Alguns jovens afirmaram que ouviram o som dos disparos, mas na cabeça deles não havia a menor possibilidade que pudesse ser de tiros de verdade, dada as circunstâncias do país no qual viviam e da criação que tiveram. Por isso, ninguém achou um absurdo quando um grupo de pessoas decidiu ver o que estava acontecendo por volta das 17h35 daquela tarde.

Levou apenas alguns minutos para alguns dos que sobreviveram ao encontro com Anders voltassem correndo e gritando, pedindo para que todos fugissem porque tinha um homem atirando. A maioria não entendeu o que estava acontecendo. Uns ficaram paralisados de terror e outros apenas riram, imaginando que fosse uma pegadinha.

Muitos jovens se refugiaram no refeitório, nas salas, se trancaram entre os corredores, banheiros ou no auditório. Outros se enveredaram pela pequena floresta que margeava a ilha e acabava num barranco que dava acesso ao mar que os cercavam.

O disfarce de policial foi o melhor trunfo de Anders, pois os jovens o confundiam muito facilmente. Isso aconteceu primeiramente na cafeteria, quando ele acalmou um grupo deles pela janela apenas para entrar segundos depois e matar os 15 estudantes que lá estavam. Todos com mais de um tiro.

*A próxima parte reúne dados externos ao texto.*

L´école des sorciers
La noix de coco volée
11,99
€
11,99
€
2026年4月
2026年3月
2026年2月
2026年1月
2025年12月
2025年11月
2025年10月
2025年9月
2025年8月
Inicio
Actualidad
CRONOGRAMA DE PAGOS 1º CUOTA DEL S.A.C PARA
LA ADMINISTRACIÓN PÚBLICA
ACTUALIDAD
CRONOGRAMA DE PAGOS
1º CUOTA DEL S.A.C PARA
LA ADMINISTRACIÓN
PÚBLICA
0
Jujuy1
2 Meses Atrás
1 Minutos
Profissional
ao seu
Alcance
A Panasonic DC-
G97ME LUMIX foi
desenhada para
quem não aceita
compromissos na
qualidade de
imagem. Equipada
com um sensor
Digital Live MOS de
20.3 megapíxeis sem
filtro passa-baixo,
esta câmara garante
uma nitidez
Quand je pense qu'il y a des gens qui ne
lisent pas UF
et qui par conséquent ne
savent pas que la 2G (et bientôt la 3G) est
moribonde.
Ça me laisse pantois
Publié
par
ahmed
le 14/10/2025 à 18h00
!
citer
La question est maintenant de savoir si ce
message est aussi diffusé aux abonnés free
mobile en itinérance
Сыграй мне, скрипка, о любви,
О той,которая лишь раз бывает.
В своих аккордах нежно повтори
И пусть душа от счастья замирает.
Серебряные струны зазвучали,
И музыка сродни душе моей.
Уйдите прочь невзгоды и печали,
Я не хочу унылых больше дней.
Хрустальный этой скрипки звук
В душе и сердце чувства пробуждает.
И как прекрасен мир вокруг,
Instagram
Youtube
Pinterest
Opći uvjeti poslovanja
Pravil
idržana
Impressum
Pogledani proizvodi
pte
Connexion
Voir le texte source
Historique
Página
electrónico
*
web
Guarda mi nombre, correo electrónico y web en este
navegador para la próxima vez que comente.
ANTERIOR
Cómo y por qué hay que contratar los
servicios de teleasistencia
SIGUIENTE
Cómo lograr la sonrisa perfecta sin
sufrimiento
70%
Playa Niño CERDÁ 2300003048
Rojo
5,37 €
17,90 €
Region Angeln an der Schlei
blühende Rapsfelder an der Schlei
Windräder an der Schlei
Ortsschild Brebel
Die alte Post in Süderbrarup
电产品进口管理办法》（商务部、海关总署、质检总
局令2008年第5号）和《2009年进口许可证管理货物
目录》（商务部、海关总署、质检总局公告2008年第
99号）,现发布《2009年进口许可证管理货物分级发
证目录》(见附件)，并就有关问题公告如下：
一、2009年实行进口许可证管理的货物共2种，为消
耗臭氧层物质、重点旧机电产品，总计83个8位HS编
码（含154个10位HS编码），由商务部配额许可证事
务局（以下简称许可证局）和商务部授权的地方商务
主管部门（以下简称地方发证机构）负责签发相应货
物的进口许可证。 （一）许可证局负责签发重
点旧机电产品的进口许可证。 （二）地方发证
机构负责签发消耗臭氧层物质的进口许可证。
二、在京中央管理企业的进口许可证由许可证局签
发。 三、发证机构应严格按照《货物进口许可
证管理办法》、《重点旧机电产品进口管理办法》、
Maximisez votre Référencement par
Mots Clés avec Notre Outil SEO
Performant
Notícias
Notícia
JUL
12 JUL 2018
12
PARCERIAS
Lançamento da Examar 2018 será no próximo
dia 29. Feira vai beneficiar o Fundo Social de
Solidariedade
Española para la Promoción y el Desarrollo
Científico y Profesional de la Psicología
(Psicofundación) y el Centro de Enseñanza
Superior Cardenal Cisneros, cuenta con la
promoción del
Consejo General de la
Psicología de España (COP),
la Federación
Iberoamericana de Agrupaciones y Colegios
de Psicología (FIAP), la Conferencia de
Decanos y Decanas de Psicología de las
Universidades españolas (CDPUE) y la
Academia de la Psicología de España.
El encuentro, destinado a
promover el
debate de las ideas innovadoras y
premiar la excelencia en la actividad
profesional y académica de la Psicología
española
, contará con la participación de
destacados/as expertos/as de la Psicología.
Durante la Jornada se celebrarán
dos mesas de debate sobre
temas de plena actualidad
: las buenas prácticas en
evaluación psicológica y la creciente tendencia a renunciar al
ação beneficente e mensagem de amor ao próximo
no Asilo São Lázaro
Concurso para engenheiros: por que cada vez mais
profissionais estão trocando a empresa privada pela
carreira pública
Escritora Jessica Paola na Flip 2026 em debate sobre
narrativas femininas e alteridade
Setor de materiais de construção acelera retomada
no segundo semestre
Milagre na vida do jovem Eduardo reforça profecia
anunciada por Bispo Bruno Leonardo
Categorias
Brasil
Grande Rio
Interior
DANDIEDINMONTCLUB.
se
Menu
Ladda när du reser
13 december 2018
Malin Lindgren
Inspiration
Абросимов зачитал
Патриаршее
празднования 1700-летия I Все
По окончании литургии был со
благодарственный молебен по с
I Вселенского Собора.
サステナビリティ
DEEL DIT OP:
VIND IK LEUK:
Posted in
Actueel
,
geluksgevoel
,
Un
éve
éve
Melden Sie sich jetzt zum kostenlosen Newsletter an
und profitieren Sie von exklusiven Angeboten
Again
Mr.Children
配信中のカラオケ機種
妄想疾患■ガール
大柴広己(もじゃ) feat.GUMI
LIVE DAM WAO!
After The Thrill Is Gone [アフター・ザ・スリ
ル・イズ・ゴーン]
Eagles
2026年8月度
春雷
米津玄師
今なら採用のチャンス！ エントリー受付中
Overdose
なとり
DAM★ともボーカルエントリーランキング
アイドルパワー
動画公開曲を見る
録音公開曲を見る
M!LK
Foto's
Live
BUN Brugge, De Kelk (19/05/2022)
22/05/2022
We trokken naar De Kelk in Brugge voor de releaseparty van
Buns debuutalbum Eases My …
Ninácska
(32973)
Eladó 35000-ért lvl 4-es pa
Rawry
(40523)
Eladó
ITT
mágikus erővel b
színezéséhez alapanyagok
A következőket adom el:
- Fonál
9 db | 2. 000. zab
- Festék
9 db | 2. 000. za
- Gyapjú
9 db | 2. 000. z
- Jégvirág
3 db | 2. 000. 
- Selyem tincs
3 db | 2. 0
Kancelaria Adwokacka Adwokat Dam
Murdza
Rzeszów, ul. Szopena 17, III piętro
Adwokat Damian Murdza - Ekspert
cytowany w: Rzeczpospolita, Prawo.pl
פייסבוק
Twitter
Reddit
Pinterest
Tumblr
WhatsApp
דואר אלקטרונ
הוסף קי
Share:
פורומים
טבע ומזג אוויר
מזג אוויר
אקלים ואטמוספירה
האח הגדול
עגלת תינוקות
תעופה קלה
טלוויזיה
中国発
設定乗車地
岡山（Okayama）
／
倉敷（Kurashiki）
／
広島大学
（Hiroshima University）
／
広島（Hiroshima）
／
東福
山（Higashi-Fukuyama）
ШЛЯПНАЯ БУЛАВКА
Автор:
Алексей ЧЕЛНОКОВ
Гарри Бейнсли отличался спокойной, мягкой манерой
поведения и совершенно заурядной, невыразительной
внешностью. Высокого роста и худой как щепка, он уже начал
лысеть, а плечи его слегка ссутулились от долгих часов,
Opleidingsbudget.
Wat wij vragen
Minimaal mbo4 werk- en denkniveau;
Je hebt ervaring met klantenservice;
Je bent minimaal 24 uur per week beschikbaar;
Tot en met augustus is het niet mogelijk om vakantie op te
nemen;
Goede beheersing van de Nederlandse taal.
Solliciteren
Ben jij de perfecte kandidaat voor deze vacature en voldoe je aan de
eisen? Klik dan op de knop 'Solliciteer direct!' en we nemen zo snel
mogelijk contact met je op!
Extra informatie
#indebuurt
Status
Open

Assim, o assassino foi andando ao longo do acampamento e atirando em quem aparecesse em seu campo de visão, geralmente acertando direto na cabeça. Ele dizia coisas como “vocês vão morrer hoje, marxistas!”, “chega de multiculturalismo” e “vocês não vão acabar com o nacionalismo!”.

Durante 72 minutos de massacre, Anders Breivik assassinou 69 pessoas entre jovens e crianças, e feriu 66, até que o esquadrão da polícia o rendesse. Dos 517 sobreviventes, 150 escaparam a nado da ilha. Os outros se esconderam da vista do terrorista ou se deitaram entre as vítimas, em sua maioria seus próprios amigos, para que o homem achasse que estavam mortas.

21 contra 77

(Anders Breivik fazendo a saudação nazista no Tribunal)(Anders Breivik fazendo a saudação nazista no Tribunal)

Apesar de ter sido diagnosticado com Transtorno de Personalidade Narcisista e Transtorno de Personalidade Antissocial, Anders foi considerado são durante os ataques e foi definido que a sua saúde mental afetou sua construção como indivíduo mais do que como terrorista.

No dia 24 de agosto de 2012, Anders Breivik foi condenado a 21 anos de prisão pelo assassinato de 77 pessoas no atentado em Oslo e Utoya. A mídia internacional e as pessoas pelo mundo se revoltaram com o veredito, mas a Noruega manteve a sua posição de não ter um sistema penal punitivista, prezando pela reinserção à sociedade, após uma reeducação prisional. É assim que, por anos, eles mantêm a menor taxa de criminalidade do mundo, reabilitado cerca de 80% de seus detentos.

Em resposta à pena de Anders, Munir Jabor, um sobrevivente que deitou entre os cadáveres de seus amigos para não morrer, declarou: "Temos confiança no sistema. Temos confiança no julgamento e acreditamos que essa pessoa precisa ser tratada como qualquer outro criminoso. Temos que defender nossos valores. Se não defendermos o que acreditamos, falhamos".